Missoula Beetle Dance Workshops – Summer 2022

This summer, I am  an OpenAIR Artist Resident at the UM Emlen Biology Lab, which studies evolutionary biology and animal weapons through the lens of insects and specifically, the Japanese Rhinoceros Beetle. As part of my research and creative process, I am leading a series of 2-hour workshops that use movement to explore and model some of the evolutionary adaptations and pressures that drive animal weapon development.

Workshop Details

Thursday July 7, 2-4 pm

Tuesday July 12, 12-2 pm

Thursday July 14, 2-4 pm

Tuesday July 19, 12-2 pm

At the West Side Theater (1200 Shakespeare St., Ste. 2)

– Join one, some or all of the workshops

– No prerequisite science background

– Designed for experienced movers and dancers

– Free to participate

What does a ‘Workshop’ Look Like?

Generally I split ‘workshops’ into three phases. In the first, we get warmed up and settled in the space and with the group. After that, I will introduce the research questions and lead the movement prompts and activities that we will use to explore them. Lastly, we will cool down and have a de-brief and feedback session.

Some research I am curious about right now includes:

  • Examining the rituals of confrontation (i.e. ‘sizing each other up’ instead of automatically going full tilt)
  • comparing the selective pressures of female choice versus male competition
  • balancing competing selective pressures (eg. balancing speed and maneuverability with size and strength)

AQ’s (Anticipated Questions)

When you say this is about bugs, do you mean…? No, I will not be bringing bugs to these workshops although the rogue studio fly is out of my control.

Will there be a performance? Due to time constraints in this residency, my focus will be creating and recording material, not necessarily performing it. 

Do I have to go to all the workshops? These workshops are designed to be independent of one another, meaning you can come to one, some, or all of them. 

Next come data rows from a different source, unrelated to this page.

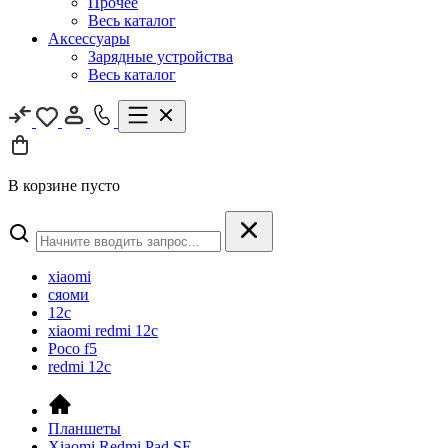
Прочее
Весь каталог
Аксессуары
Зарядные устройства
Весь каталог
В корзине пусто
xiaomi
сяоми
12c
xiaomi redmi 12c
Poco f5
redmi 12c
Планшеты
Xiaomi Redmi Pad SE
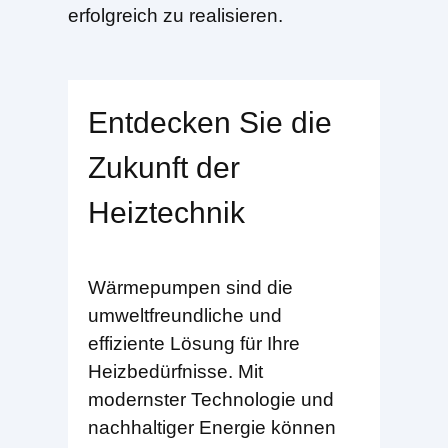
erfolgreich zu realisieren.
Entdecken Sie die
Zukunft der
Heiztechnik
Wärmepumpen sind die
umweltfreundliche und
effiziente Lösung für Ihre
Heizbedürfnisse. Mit
modernster Technologie und
nachhaltiger Energie können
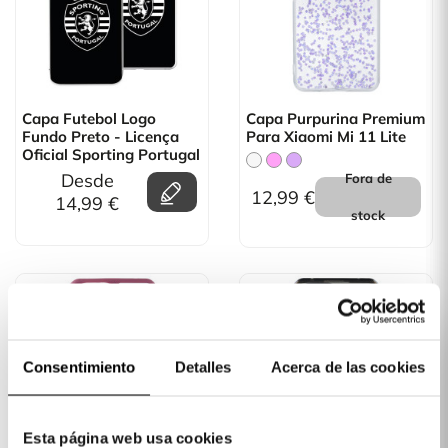
Capa Futebol Logo
Capa Purpurina Premium
Fundo Preto - Licença
Para Xiaomi Mi 11 Lite
Oficial Sporting Portugal
Desde
Fora de
12,99 €
14,99 €
stock
FORA DE STOCK
FORA DE STOCK
Consentimiento
Detalles
Acerca de las cookies
Esta página web usa cookies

Do I have to be a dancer? No but I ask that all participants have a movement background that allows them to explore and create freely and safely. If you are unsure of how you fit in that criteria, please reach out and let’s talk!

I’m interested, but would have to show up late/leave early. Because this is a lot of material and a limited amount of time, I ask that participants are present for the full duration of the workshop. 

Other questions that I didn’t anticipate? Write back and ask!

E-mail to RSVP or with questions!

‘Body in Motion’ Spring 2021 Community Workshops

I’m super excited to announce a new series of workshops for my 2020-21 Intrepid Fellowship, ‘The Body in Motion.’ In each of these community workshops, we will dive deeper into the profiles of various characters and the tales they tell in the film. Each workshop focuses on a scene from the story, introducing the community to the story, its characters, and the research behind the scenes. 

These workshops offer an optional performance opportunity for those who want to provide movements for the final film.

Each workshop is two 1.5-hour evenings and a 2-hour Saturday filming opportunity, times TBA

In-person space is limited and online options are available. 

Workshop #1: The Dance Class
Tue 5/11 and Thu 5/13, 5:45-7:15.
Filming on Sat 5/15, time TBA

Linda is a sifaka who teaches an 80’s style dance fitness class.The attendees of this high-energy workout, however, are not as bipedally gifted as Linda and perform their workouts instead on all fours or on their stomachs.

With a liberal use of imagination and humor, we’ll experience the spectacular and unique movement capacities of animals specialized to their environments and occupations. We’ll look at basic orientations, directions, ranges of motion, and more as we try to figure out things like: what would a successful grapevine be for a sea otter? How does a crab salsa? Can a turtle do hurdles? 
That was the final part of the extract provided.